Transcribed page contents
###
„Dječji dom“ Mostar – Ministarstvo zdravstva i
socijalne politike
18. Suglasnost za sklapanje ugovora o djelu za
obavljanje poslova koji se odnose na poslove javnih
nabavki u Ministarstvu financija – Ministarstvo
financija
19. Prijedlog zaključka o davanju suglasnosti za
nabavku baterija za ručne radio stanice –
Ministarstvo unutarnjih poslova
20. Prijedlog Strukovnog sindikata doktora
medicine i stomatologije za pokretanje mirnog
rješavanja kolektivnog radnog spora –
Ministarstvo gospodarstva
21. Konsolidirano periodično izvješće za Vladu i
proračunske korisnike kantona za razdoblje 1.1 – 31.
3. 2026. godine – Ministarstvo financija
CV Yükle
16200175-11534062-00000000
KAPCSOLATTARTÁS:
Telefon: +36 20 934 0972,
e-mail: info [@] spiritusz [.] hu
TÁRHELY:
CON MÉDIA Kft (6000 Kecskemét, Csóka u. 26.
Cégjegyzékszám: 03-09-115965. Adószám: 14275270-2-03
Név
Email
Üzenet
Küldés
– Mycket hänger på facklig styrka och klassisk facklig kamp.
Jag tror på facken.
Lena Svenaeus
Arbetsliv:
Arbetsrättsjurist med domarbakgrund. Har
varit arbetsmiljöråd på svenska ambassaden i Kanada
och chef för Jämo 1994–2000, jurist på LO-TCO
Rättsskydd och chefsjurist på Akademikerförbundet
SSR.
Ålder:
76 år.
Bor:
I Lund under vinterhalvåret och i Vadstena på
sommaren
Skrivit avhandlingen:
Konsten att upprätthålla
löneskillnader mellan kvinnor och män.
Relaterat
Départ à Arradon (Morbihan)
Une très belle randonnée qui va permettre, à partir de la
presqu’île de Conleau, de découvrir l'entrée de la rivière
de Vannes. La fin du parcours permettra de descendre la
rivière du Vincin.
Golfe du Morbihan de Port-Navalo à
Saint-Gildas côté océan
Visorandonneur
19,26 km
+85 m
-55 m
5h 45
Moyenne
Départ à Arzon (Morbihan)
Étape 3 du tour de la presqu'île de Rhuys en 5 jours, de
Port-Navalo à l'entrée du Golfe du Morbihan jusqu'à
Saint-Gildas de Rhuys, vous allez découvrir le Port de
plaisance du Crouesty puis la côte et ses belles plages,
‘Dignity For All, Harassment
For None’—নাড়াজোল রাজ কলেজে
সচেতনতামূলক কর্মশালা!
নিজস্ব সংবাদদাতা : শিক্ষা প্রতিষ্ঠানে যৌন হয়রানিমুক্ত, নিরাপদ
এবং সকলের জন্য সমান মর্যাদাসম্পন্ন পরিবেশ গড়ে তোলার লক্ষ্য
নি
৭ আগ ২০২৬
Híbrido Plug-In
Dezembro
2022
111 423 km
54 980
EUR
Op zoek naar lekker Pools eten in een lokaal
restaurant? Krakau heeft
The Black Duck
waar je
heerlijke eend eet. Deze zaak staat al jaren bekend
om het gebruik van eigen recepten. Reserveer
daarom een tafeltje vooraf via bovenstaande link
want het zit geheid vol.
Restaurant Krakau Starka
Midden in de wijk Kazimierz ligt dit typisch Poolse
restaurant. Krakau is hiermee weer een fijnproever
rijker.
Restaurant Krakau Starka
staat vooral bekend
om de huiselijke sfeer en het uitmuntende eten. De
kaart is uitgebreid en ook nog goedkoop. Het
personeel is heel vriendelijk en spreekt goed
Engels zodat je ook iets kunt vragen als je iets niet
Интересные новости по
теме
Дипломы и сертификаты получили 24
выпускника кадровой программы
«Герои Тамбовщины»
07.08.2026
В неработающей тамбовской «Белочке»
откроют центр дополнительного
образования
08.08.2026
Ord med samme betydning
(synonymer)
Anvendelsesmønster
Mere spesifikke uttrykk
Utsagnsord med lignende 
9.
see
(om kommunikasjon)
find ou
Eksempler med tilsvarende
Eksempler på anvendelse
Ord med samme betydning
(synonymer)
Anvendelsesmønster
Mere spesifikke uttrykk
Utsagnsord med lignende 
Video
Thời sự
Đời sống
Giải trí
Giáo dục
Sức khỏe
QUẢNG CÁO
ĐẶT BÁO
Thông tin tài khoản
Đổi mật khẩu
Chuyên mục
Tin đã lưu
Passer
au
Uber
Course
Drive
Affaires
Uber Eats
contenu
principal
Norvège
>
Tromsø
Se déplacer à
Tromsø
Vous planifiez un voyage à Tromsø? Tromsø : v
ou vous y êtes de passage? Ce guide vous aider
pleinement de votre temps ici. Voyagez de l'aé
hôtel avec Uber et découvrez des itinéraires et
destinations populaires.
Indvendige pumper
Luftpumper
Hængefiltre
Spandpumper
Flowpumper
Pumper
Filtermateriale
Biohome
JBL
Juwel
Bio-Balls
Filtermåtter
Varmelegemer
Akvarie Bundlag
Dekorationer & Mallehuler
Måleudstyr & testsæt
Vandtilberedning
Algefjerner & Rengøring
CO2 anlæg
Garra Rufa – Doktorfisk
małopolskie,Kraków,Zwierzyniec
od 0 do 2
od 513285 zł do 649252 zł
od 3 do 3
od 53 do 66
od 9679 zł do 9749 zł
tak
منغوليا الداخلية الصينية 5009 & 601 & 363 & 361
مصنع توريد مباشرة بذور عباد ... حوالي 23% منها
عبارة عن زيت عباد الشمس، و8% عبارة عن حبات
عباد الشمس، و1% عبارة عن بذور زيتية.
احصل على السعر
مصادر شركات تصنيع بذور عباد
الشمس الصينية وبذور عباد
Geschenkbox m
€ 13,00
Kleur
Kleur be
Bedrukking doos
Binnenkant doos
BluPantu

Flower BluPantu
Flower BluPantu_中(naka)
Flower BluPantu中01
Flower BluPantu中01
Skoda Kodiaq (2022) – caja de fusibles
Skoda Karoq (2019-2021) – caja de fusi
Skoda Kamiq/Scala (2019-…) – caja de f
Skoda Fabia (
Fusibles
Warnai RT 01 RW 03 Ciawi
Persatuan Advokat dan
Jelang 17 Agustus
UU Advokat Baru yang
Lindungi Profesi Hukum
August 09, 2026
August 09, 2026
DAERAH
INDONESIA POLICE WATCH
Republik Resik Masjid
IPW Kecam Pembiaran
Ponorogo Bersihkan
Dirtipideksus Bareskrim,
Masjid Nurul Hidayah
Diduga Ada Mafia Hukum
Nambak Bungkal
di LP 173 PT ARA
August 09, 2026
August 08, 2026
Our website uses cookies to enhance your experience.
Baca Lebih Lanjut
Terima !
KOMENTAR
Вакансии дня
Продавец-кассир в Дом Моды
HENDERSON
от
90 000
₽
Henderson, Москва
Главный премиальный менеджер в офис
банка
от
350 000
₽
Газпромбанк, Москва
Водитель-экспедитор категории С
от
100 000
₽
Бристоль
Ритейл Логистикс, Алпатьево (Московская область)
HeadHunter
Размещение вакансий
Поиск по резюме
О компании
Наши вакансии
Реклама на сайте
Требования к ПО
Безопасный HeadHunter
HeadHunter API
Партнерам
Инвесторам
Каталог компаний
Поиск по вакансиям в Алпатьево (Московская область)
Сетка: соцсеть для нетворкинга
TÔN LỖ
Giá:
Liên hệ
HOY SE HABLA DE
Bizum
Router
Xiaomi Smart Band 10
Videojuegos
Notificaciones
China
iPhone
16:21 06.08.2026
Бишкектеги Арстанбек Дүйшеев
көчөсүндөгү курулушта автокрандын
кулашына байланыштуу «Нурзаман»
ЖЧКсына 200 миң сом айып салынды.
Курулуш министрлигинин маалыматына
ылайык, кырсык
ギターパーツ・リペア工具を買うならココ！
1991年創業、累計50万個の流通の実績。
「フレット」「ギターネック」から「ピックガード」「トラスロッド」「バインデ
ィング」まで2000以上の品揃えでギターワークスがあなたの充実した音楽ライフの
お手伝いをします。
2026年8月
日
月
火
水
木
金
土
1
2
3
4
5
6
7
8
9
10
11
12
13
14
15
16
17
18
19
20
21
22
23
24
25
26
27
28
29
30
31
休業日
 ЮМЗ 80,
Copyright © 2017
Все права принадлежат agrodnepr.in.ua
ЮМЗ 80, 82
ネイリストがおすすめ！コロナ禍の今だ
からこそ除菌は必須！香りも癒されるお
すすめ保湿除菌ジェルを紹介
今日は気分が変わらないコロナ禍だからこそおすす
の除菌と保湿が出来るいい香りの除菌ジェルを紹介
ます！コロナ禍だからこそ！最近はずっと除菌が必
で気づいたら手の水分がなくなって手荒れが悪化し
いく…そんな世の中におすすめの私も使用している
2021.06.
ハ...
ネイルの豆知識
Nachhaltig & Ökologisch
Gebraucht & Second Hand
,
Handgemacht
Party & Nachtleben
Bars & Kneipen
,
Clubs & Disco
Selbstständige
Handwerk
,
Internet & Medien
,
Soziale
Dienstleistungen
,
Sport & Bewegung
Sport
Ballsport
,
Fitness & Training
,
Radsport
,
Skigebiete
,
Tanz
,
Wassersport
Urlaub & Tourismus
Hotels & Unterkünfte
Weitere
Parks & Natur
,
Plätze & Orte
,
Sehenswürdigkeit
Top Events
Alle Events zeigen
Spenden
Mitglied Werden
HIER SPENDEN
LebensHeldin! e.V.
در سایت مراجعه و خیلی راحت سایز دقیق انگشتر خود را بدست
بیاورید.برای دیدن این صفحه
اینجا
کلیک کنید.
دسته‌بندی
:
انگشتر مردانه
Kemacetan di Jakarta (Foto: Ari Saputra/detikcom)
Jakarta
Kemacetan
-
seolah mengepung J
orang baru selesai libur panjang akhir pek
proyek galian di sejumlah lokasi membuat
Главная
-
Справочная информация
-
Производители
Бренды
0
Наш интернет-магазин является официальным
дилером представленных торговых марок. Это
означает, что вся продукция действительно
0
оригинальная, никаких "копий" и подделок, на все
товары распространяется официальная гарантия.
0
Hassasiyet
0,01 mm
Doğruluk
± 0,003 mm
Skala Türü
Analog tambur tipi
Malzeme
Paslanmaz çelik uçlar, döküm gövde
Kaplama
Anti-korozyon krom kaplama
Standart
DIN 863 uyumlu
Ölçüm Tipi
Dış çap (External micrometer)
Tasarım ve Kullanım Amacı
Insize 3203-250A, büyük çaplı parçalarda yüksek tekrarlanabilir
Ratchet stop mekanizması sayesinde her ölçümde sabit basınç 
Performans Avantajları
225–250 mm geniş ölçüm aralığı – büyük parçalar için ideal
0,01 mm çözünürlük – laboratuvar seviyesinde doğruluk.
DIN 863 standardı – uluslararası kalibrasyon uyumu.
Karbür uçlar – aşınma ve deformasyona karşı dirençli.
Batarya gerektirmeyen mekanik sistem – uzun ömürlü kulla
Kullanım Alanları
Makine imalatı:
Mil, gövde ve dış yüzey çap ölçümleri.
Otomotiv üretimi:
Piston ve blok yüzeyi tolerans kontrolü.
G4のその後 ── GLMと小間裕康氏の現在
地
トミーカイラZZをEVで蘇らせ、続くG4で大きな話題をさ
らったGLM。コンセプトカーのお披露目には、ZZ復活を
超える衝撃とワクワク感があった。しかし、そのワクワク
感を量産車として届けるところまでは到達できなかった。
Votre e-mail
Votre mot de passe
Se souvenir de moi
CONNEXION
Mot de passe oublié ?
###
Directions: Go line by line through the data and copy any that contain "Navalo".

Expected answer:
Golfe du Morbihan de Port-Navalo à
Port-Navalo à l'entrée du Golfe du Morbihan jusqu'à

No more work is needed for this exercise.